Root mean square deviation (RMSD) and root mean square fluctuation plots of Mpro.

Figure 8
figure 8

Root mean square deviation (RMSD) plots for docked complexes of AQ-Mpro.

Discussion

As the invasion of SARS-CoV-2 is extending with a worsening effect on world health due to the unavailability of potential drugs, the need of the hour is to find potential drugs against SARS-CoV-2. In our study, we chose SARS-CoV-2 Mpro as a target due to its vital role in replication and transcription of viral proteins. We retrieved derivatives of anthraquinolone and quinolizine (FDA approved drugs used to treat malaria). These derivatives were then screened and the potential ones were subjected to molecular docking analysis to check its credibility of becoming potent inhibitors based on its interaction with SARS-CoV-2 Mpro. The result showed a good affinity of derivatives towards Mpro as depicted by their respective binding energies and interactions. Among derivatives of anthraquinolone, Anthrachinolinchinon(AQ11), N-(1-anthrapyridonyl)acetamidine (AQ19) and methyl N-(1-anthrapyridonyl)iminoacetate (AQ16) and among quinolizine derivatives, [1-(Octahydro-2H-quinolizin-1-ylmethyl)-3-phenyl-2(1H) quinoxalinone (QZ80), QZ148 (N- (2,3,4,6,7,8,9,9a-Octahydro-1H-quinolizin-1-ylmethyl)-3-[1-[2-(2-methoxyphenyl)ethyl]-2,5-dioxoimidazolidin-4-yl]propanamide and [5-[[(2R,3S,11Br)-9,10-dimethoxy-3-(2-methylpropyl)-2,3,4,6,7,11b-hexahydro -1H-benzo[a]quinolizin-2-yl]methoxy]-3-methyl-5-oxopentanoic acid (QZ121) were identified as top hits based on their binding energies. After the Molecular Dynamics Simulation of free Mpro and docked complexes AQ-Mpro, QZ-Mpro for 50 ns chemical time, the fluctuations in the structural conformations of free Mpro was minimally observed as compared to the docked complexes of AQ11-Mpro, AQ16-Mpro and QZ121-Mpro in which the ligand was constantly interacting with the protein (Figs. 7, 8 and 9. According to the RMSF plots of AQ-Mpro, QZ-Mpro and free Mpro one can decipher that the secondary structures maintained by the Mpro in the free state changes when bound with the ligand suggesting rearranged conformations (Figs. 10 and 11). Based on the above results we could speculate that these derivatives brought about conformational changes in the Mpro protein which might hinder the properties of the protein and inhibit the replicability of the virus.

Figure 9
figure 9

Root mean square deviation (RMSD) plots for docked complexes of QZ-Mpro.

Figure 10
figure 10

Root mean square fluctuation (RMSF) plots for docked complexes of AQ-Mpro.

Figure 11
figure 11

Root mean square fluctuation (RMSF) plots for docked complexes of QZ-Mpro.

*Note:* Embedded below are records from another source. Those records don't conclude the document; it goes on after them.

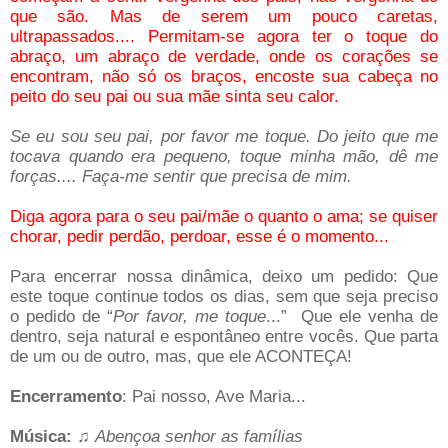
que são. Mas de serem um pouco caretas,
ultrapassados.... Permitam-se agora ter o toque do
abraço, um abraço de verdade, onde os corações se
encontram, não só os braços, encoste sua cabeça no
peito do seu pai ou sua mãe sinta seu calor.
Se eu sou seu pai, por favor me toque. Do jeito que me
tocava quando era pequeno, toque minha mão, dê me
forças.... Faça-me sentir que precisa de mim.
Diga agora para o seu pai/mãe o quanto o ama; se quiser
chorar, pedir perdão, perdoar, esse é o momento...
Para encerrar nossa dinâmica, deixo um pedido: Que
este toque continue todos os dias, sem que seja preciso
o pedido de “
Por favor, me toque
...”
Que ele venha de
dentro, seja natural e espontâneo entre vocês. Que parta
de um ou de outro, mas, que ele ACONTEÇA!
Encerramento
: Pai nosso, Ave Maria...
Música:
♫
Abençoa senhor as famílias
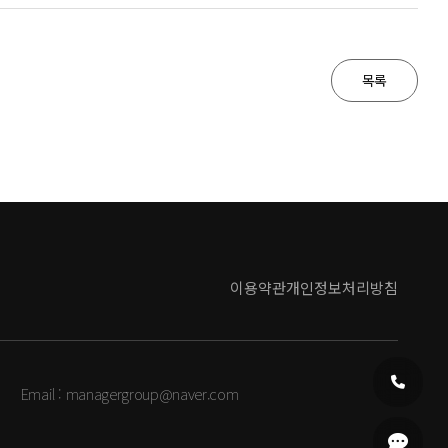
목록
이용약관
개인정보처리방침
Email :
managergroup@naver.com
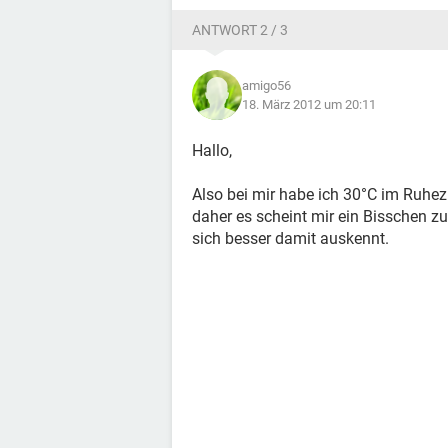
ANTWORT 2 / 3
amigo56
18. März 2012 um 20:11
Hallo,
Also bei mir habe ich 30°C im Ruhez
daher es scheint mir ein Bisschen zu 
sich besser damit auskennt.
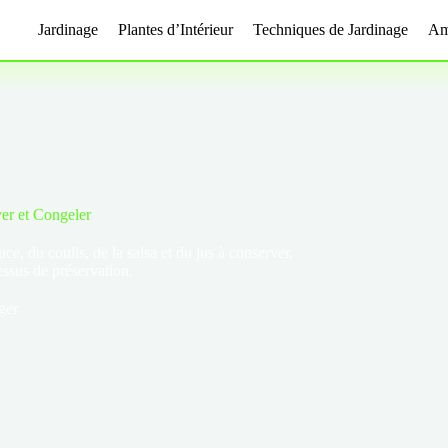
Jardinage
Plantes d’Intérieur
Techniques de Jardinage
Am
er et Congeler
ce, du coulis, de la salsa et du jus à conserver.
ssus de préservation.
ger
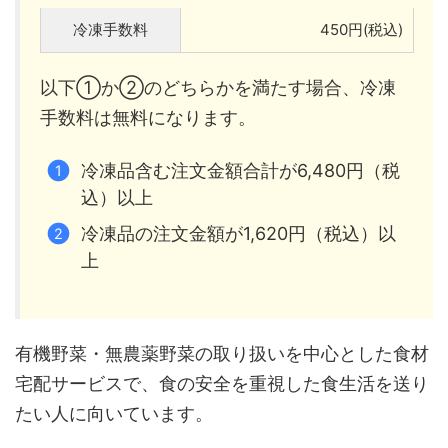
冷凍手数料
450円(税込)
以下①か②のどちらかを満たす場合、冷凍
手数料は無料になります。
冷凍品含む注文金額合計が6,480円（税
込）以上
冷凍品の注文金額が1,620円（税込）以
上
有機野菜・無農薬野菜の取り扱いを中心とした食材
宅配サービスで、食の安全を重視した食生活を送り
たい人に向いています。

To augment the study, we also did a comparative analysis of our potential hits with known reference compounds such as Ledipasvir, Irbesartan, and Venetoclax which are FDA and NIH approved drugs. These drugs have been docked against Mpro by DockCoV2, a drug database for SARS-CoV-2, which calculates binding affinity of the interactions and they have highest binding affinity as compared to the other drugs in the database30. After an insightful comparison, data suggested that the binding affinity of our top hits was close to the above mentioned reference compounds, where Ledipasvir, Irbesartan and Venetoclax had binding affinity of − 10.2 kcal/mol, − 9.8 kcal/mol, − 9.7 kcal/mol respectively. As per Lipinski’s rule of five, our top hits satisfies the parameters by falling in the molecular weight range of less than 500 Daltons whereas the reference compounds had higher molecular weight which doesn’t abide to the parameters. The adopted strategy encompasses to predict long term outcomes in terms of sorting the most potent ones, given the cost of clinical trials. We foresee that this in-silico study can be substantiated with the in-vitro and in-vivo analysis for making potential drugs /inhibitor of SARS-CoV-2 Mpro.